Exhibition artworks are from the following books:
Walk Together Children: Black American Spirituals, 1974
I'm Going to Sing: Black American Spirituals, Volume Two, 1982
What a Morning! The Christmas Story in Black Spirituals, 1987
All Night, All Day: A Child’s First Book of African American Spirituals, 1991
Climbing Jacob's Ladder: Heroes of the Bible in African American Spirituals by John Langstaff, 1991
What a Wonderful World by George David Weiss and Bob Thiele, 1995
Let It Shine: Three Favorite Spirituals, 2007
About Ashley Bryan:
Ashley Bryan doesn’t speak his stories, he sings them, fingers snapping, feet tapping, his voice articulating. His entire body is immersed in the tale.
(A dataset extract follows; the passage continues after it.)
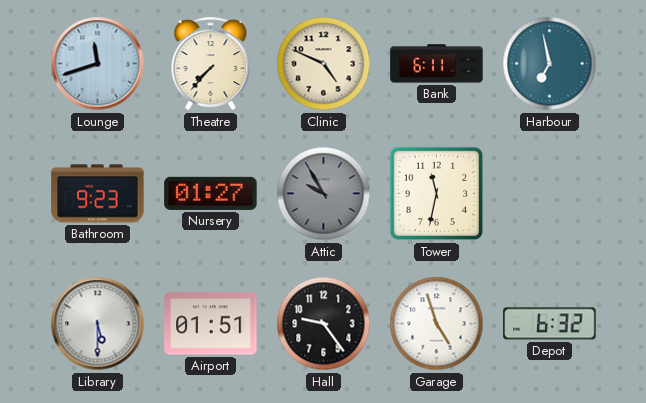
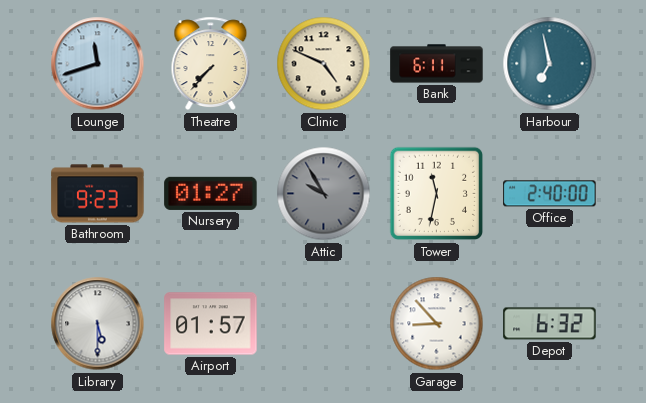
Office: none -> 2:40
Airport: 01:51 -> 01:57
Hall: 9:24 -> none
Garage: 4:57 -> 8:53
Born in 1923, Bryan was raised in the Bronx, NY. At seventeen, he entered the tuition-free Cooper Union School of Art and Engineering, having been denied entry elsewhere because of his race. Encouraged by supportive high school teachers, Bryan was told, “Apply to Cooper Union; they do not see you there.” Admission was based solely on a student’s exam portfolio.
Drafted out of art school into the segregated US army at age nineteen, Bryan preserved his humanity throughout World War II by drawing, stowing supplies in his gas mask when necessary. After the war, Bryan completed his Cooper Union degree, studied philosophy and literature at Columbia University on the GI Bill, and then went to Europe on a Fulbright scholarship, seeking to understand why humans choose war. In 1950, the renowned cellist Pablo Casals agreed to break the vow of silence he had taken after Franco came to power in his native Spain. Bryan was permitted to draw Casals and his fellow musicians during rehearsals in Prades, France, where Casals was in exile. Through the power of Casals’ music sessions, something “broke free” for Bryan: “I found the rhythm in my hand.”
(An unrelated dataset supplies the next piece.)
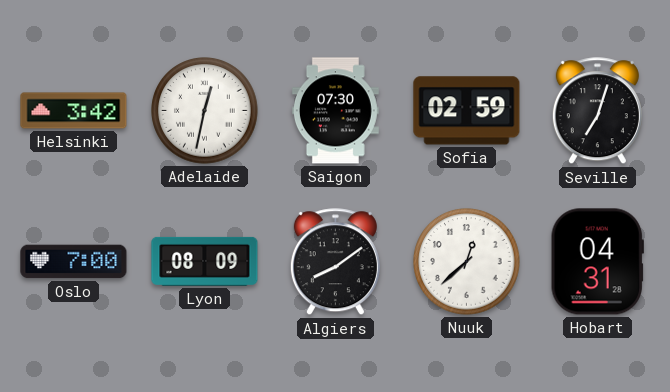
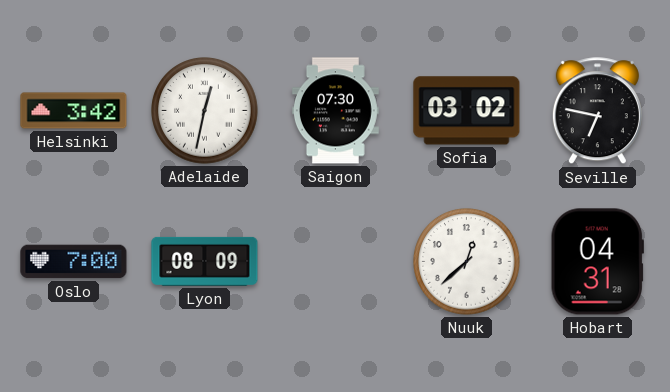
Sofia: 02:59 -> 03:02
Seville: 7:03 -> 6:47
Algiers: 8:09 -> none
Bryan returned to the United States, teaching art at several schools and universities, retiring in the 1980s to Maine’s Cranberry Isles as professor emeritus of Dartmouth College.
Meanwhile, Bryan published children’s picture books—more than fifty to date.
In an article for The Horn Book Magazine, Caitlyn Dlouhy, his editor writes, “He had discovered a hole in children’s literature. There were no introductory books of African American spirituals. There were no stories from the African oral tradition. The translations he found were academic. Dust in the throat. … He couldn’t duplicate the oral traditions of Africa, so he set out on a mission to create something for a new audience: beautiful books to be read and shared aloud … Ashley had bridged time and space, bringing past and present together to create a new voice, born of an ancient one.”
Among Bryan’s numerous honors are the Coretta Scott King–Virginia Hamilton Lifetime Achievement Award, the Children’s Literature Legacy Award, a Newbery Honor for his picture book Freedom Over Me, and the New York Public Library’s Literary Lions award. Throughout the United States and Africa, libraries, children’s rooms, and literary festivals are named for him. As much as Bryan is humbled by these honors, it is the joy of creation, the excitement he sees in children’s eyes, that delights him most.